# TASK INPUT
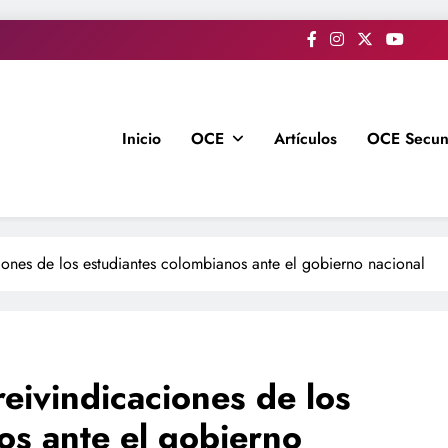
Inicio
OCE
Artículos
OCE Secun
ciones de los estudiantes colombianos ante el gobierno nacional
reivindicaciones de los
os ante el gobierno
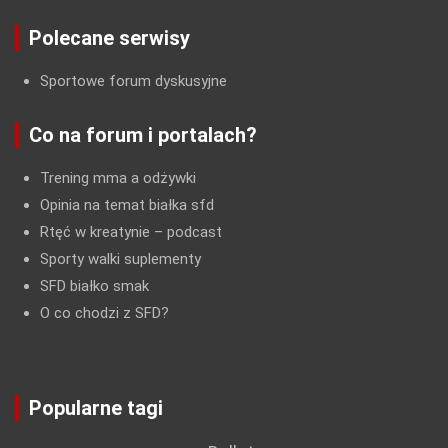
Polecane serwisy
Sportowe forum dyskusyjne
Co na forum i portalach?
Trening mma a odżywki
Opinia na temat białka sfd
Rtęć w kreatynie
– podcast
Sporty walki suplementy
SFD białko smak
O co chodzi z SFD?
Popularne tagi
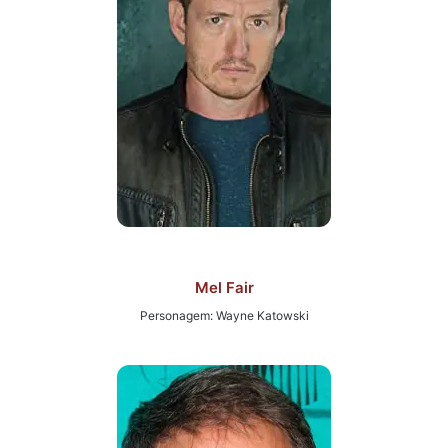
Mel Fair
Personagem: Wayne Katowski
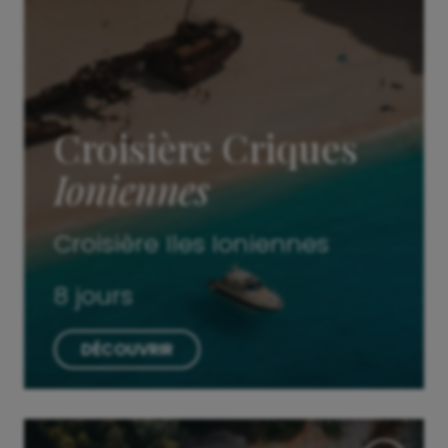
Croisière Criques
Ioniennes
Croisière Iles Ioniennes
8 jours
DÉCOUVRIR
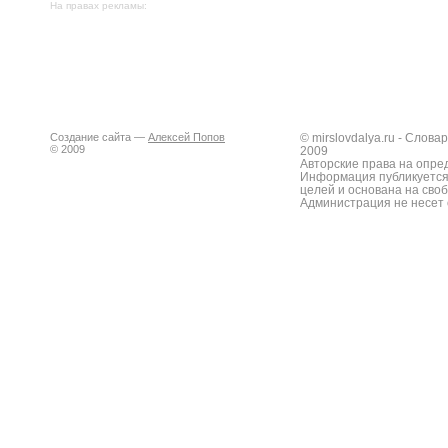
На правах рекламы:
Создание сайта —
Алексей Попов
© mirslovdalya.ru - Слов
© 2009
2009
Авторские права на опре
Информация публикуется
целей и основана на сво
Администрация не несет 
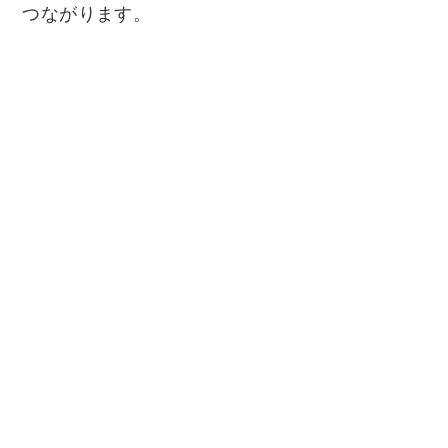
つながります。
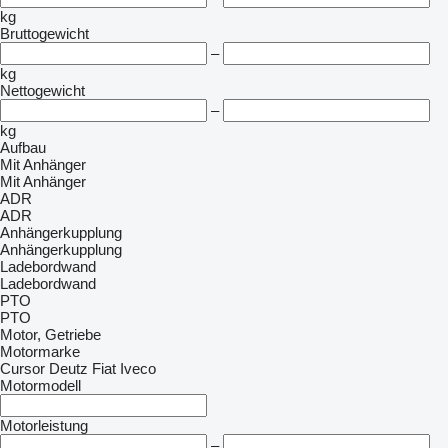
kg
Bruttogewicht
–
kg
Nettogewicht
–
kg
Aufbau
Mit Anhänger
Mit Anhänger
ADR
ADR
Anhängerkupplung
Anhängerkupplung
Ladebordwand
Ladebordwand
PTO
PTO
Motor, Getriebe
Motormarke
Cursor
Deutz
Fiat
Iveco
Motormodell
Motorleistung
–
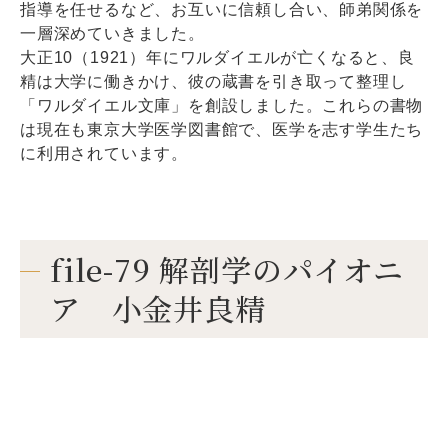
指導を任せるなど、お互いに信頼し合い、師弟関係を
一層深めていきました。
大正10（1921）年にワルダイエルが亡くなると、良
精は大学に働きかけ、彼の蔵書を引き取って整理し
「ワルダイエル文庫」を創設しました。これらの書物
は現在も東京大学医学図書館で、医学を志す学生たち
に利用されています。
file-79 解剖学のパイオニ
ア 小金井良精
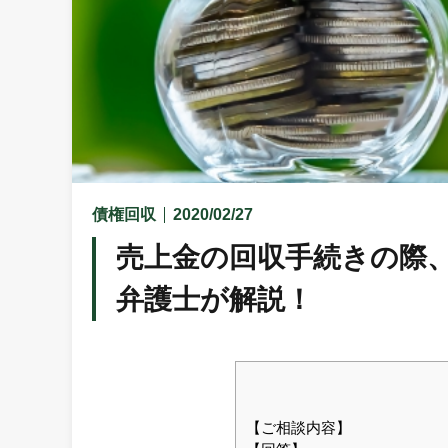
債権回収
2020/02/27
売上金の回収手続きの際
弁護士が解説！
【ご相談内容】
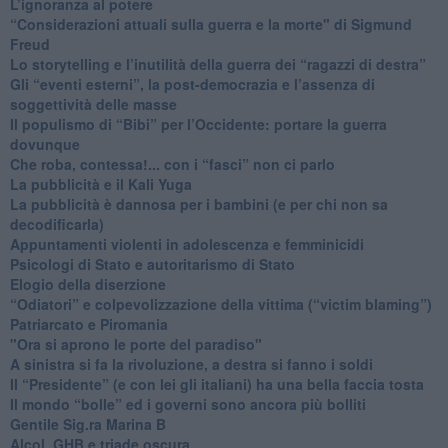
L’ignoranza al potere
​“Considerazioni attuali sulla guerra e la morte" di Sigmund
Freud
​Lo storytelling e l’inutilità della guerra dei “ragazzi di destra”
​Gli “eventi esterni”, la post-democrazia e l’assenza di
soggettività delle masse
​Il populismo di “Bibi” per l’Occidente: portare la guerra
dovunque
​Che roba, contessa!... con i “fasci” non ci parlo
La pubblicità e il Kali Yuga
​La pubblicità è dannosa per i bambini (e per chi non sa
decodificarla)
​Appuntamenti violenti in adolescenza e femminicidi
​Psicologi di Stato e autoritarismo di Stato
Elogio della diserzione
“Odiatori” e colpevolizzazione della vittima (“victim blaming”)
​Patriarcato e Piromania
"Ora si aprono le porte del paradiso"
​A sinistra si fa la rivoluzione, a destra si fanno i soldi
​Il “Presidente” (e con lei gli italiani) ha una bella faccia tosta
​Il mondo “bolle” ed i governi sono ancora più bolliti
​Gentile Sig.ra Marina B
​Alcol, GHB e triade oscura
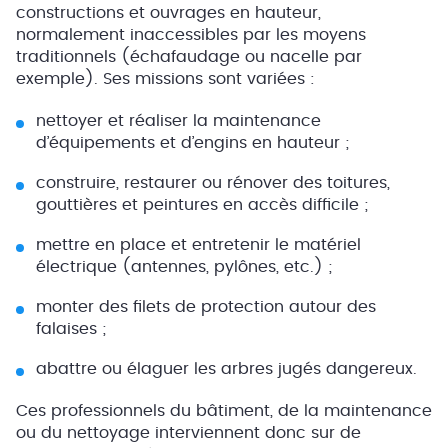
constructions et ouvrages en hauteur,
normalement inaccessibles par les moyens
traditionnels (échafaudage ou nacelle par
exemple). Ses missions sont variées :
nettoyer et réaliser la maintenance
d’équipements et d’engins en hauteur ;
construire, restaurer ou rénover des toitures,
gouttières et peintures en accès difficile ;
mettre en place et entretenir le matériel
électrique (antennes, pylônes, etc.) ;
monter des filets de protection autour des
falaises ;
abattre ou élaguer les arbres jugés dangereux.
Ces professionnels du bâtiment, de la maintenance
ou du nettoyage interviennent donc sur de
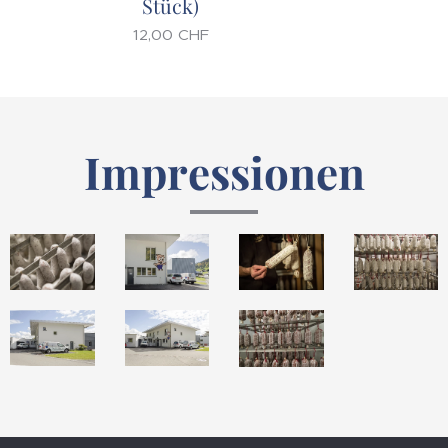
Stück)
12,00
CHF
Impressionen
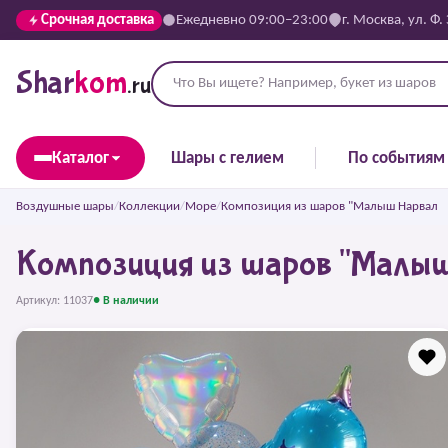
Срочная доставка
Ежедневно 09:00–23:00
г. Москва, ул. Ф.
Shar
kom
.ru
Каталог
Шары с гелием
По событиям
Воздушные шары
/
Коллекции
/
Море
/
Композиция из шаров "Малыш Нарвал
Композиция из шаров "Малы
Артикул: 11037
● В наличии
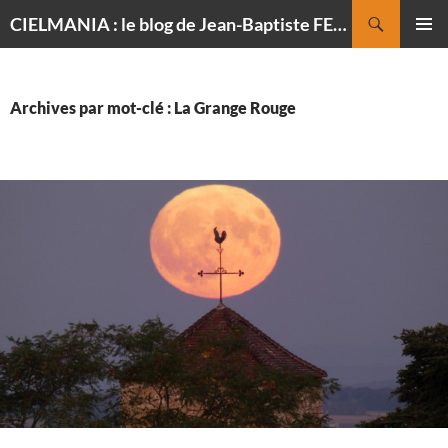
Recherche
CIELMANIA : le blog de Jean-Baptiste FELDMANN, photographe du ciel
ALLER
MENU
AU
PRINCI
CONTENU
Archives par mot-clé : La Grange Rouge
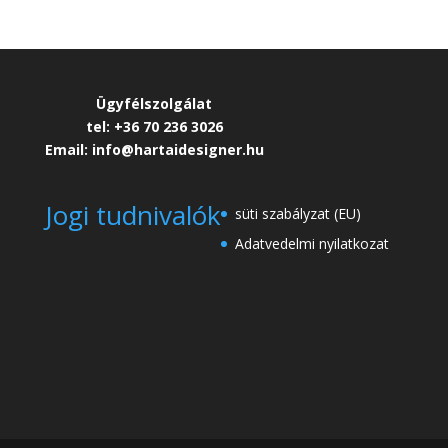
Ügyfélszolgálat
tel: +36 70 236 3026
Email: info@hartaidesigner.hu
Jogi tudnivalók
süti szabályzat (EU)
Adatvedelmi nyilatkozat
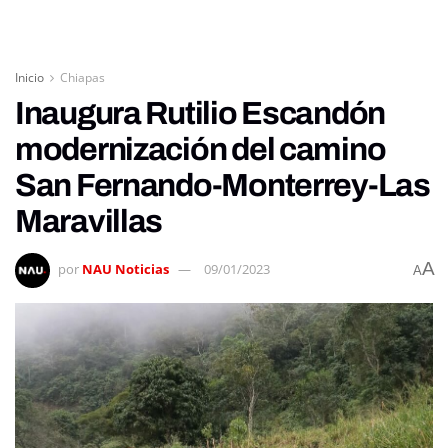
Inicio
Chiapas
Inaugura Rutilio Escandón
modernización del camino
San Fernando-Monterrey-Las
Maravillas
A
por
NAU Noticias
09/01/2023
A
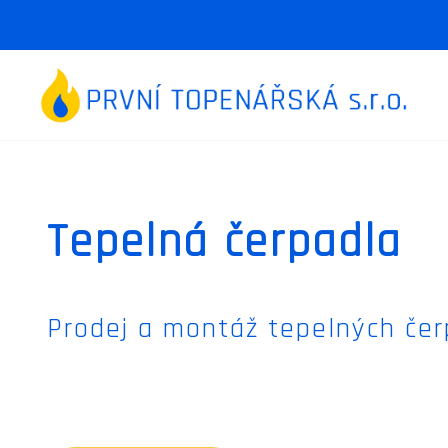
Tepelná čerpadla
Prodej a montáž tepelných če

# WORK TO BE COMPLETED
Strip the images and return the remaining data exactly.

# SOLUTION
Inicio
OCE
Artículos
OCE Secun
ciones de los estudiantes colombianos ante el gobierno nacional
reivindicaciones de los
os ante el gobierno
Polecane serwisy
Sportowe forum dyskusyjne
Co na forum i portalach?
Trening mma a odżywki
Opinia na temat białka sfd
Rtęć w kreatynie
– podcast
Sporty walki suplementy
SFD białko smak
O co chodzi z SFD?
Popularne tagi
Mel Fair
Personagem: Wayne Katowski
Croisière Criques
Ioniennes
Croisière Iles Ioniennes
8 jours
DÉCOUVRIR
На правах рекламы:
Создание сайта —
Алексей Попов
© mirslovdalya.ru - Слов
© 2009
2009
Авторские права на опре
Информация публикуется
целей и основана на сво
Администрация не несет 
つながります。
kg
Bruttogewicht
–
kg
Nettogewicht
–
kg
Aufbau
Mit Anhänger
Mit Anhänger
ADR
ADR
Anhängerkupplung
Anhängerkupplung
Ladebordwand
Ladebordwand
PTO
PTO
Motor, Getriebe
Motormarke
Cursor
Deutz
Fiat
Iveco
Motormodell
Motorleistung
–
指導を任せるなど、お互いに信頼し合い、師弟関係を
一層深めていきました。
大正10（1921）年にワルダイエルが亡くなると、良
精は大学に働きかけ、彼の蔵書を引き取って整理し
「ワルダイエル文庫」を創設しました。これらの書物
は現在も東京大学医学図書館で、医学を志す学生たち
に利用されています。
file-79 解剖学のパイオニ
ア 小金井良精
債権回収
2020/02/27
売上金の回収手続きの際
弁護士が解説！
【ご相談内容】
L’ignoranza al potere
​“Considerazioni attuali sulla guerra e la morte" di Sigmund
Freud
​Lo storytelling e l’inutilità della guerra dei “ragazzi di destra”
​Gli “eventi esterni”, la post-democrazia e l’assenza di
soggettività delle masse
​Il populismo di “Bibi” per l’Occidente: portare la guerra
dovunque
​Che roba, contessa!... con i “fasci” non ci parlo
La pubblicità e il Kali Yuga
​La pubblicità è dannosa per i bambini (e per chi non sa
decodificarla)
​Appuntamenti violenti in adolescenza e femminicidi
​Psicologi di Stato e autoritarismo di Stato
Elogio della diserzione
“Odiatori” e colpevolizzazione della vittima (“victim blaming”)
​Patriarcato e Piromania
"Ora si aprono le porte del paradiso"
​A sinistra si fa la rivoluzione, a destra si fanno i soldi
​Il “Presidente” (e con lei gli italiani) ha una bella faccia tosta
​Il mondo “bolle” ed i governi sono ancora più bolliti
​Gentile Sig.ra Marina B
​Alcol, GHB e triade oscura
constructions et ouvrages en hauteur,
normalement inaccessibles par les moyens
traditionnels (échafaudage ou nacelle par
exemple). Ses missions sont variées :
nettoyer et réaliser la maintenance
d’équipements et d’engins en hauteur ;
construire, restaurer ou rénover des toitures,
gouttières et peintures en accès difficile ;
mettre en place et entretenir le matériel
électrique (antennes, pylônes, etc.) ;
monter des filets de protection autour des
falaises ;
abattre ou élaguer les arbres jugés dangereux.
Ces professionnels du bâtiment, de la maintenance
ou du nettoyage interviennent donc sur de
Stück)
12,00
CHF
Impressionen
Срочная доставка
Ежедневно 09:00–23:00
г. Москва, ул. Ф.
Shar
kom
.ru
Каталог
Шары с гелием
По событиям
Воздушные шары
/
Коллекции
/
Море
/
Композиция из шаров "Малыш Нарвал
Композиция из шаров "Малы
Артикул: 11037
● В наличии
Recherche
CIELMANIA : le blog de Jean-Baptiste FELDMANN, photographe du ciel
ALLER
MENU
AU
PRINCI
CONTENU
Archives par mot-clé : La Grange Rouge
Ügyfélszolgálat
tel: +36 70 236 3026
Email: info@hartaidesigner.hu
Jogi tudnivalók
süti szabályzat (EU)
Adatvedelmi nyilatkozat
Inicio
Chiapas
Inaugura Rutilio Escandón
modernización del camino
San Fernando-Monterrey-Las
Maravillas
A
por
NAU Noticias
09/01/2023
A
Tepelná čerpadla
Prodej a montáž tepelných če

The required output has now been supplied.